Allow me to take on this all-important question of the moment in Atlantic City:
How hot should casino cocktail waitresses be?
As someone who cares deeply about the future of Atlantic City and the fate of the casino industry, there is only one answer to that question:
Hot.
Very hot.
Smokin’ hot.
So I sympathize with what Resorts Atlantic City CEO Dennis Gomes is trying to do, even if he can’t quite admit what he is trying to do. Gomes wants to change the image of Resorts as a tired old place where old people go. One step in that process is to ... um ... up the sex appeal of the cocktail servers. Works for me.

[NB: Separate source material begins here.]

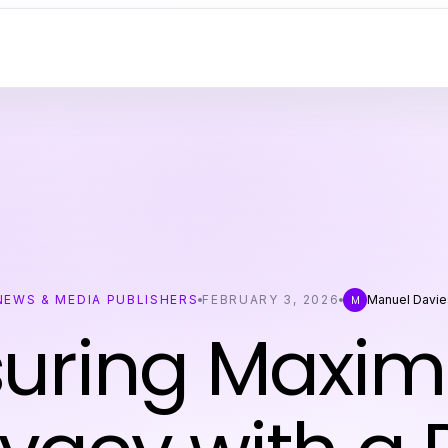
NEWS & MEDIA PUBLISHERS
FEBRUARY 3, 2026
Manuel Davie
M
suring Maxi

The problem is, Resorts recently fired 15 middle-aged cocktail waitresses because they do not fit the casino’s “body ideal or appearance ideal.” Seven of those servers are suing. My guess is they win. I’m pretty sure it violates some law to fire people because they are older and heavier.
And, let’s remember, a job is a job, and everyone needs theirs. Many of these servers are wives and mothers whose families depend on them. So as much as I’d like to say otherwise — as much as I think cocktail servers should be smokin’ hot — it seems to me that Gomes has to back down here.
As other casinos have done when this issue has come up, he ought to allow the older servers to wear a more sedate uniform than the garter-belt and minidress contraption (I like it!) that Resorts is implementing and let them serve out their careers. Some older casino patrons may even welcome the idea.
In the meantime, without saying it explicitly because that would be wrong, wrong wrong ... Resorts should make sure that every new cocktail server it hires is really, really hot.
Because it’s the firing that bothers me. Not the goal.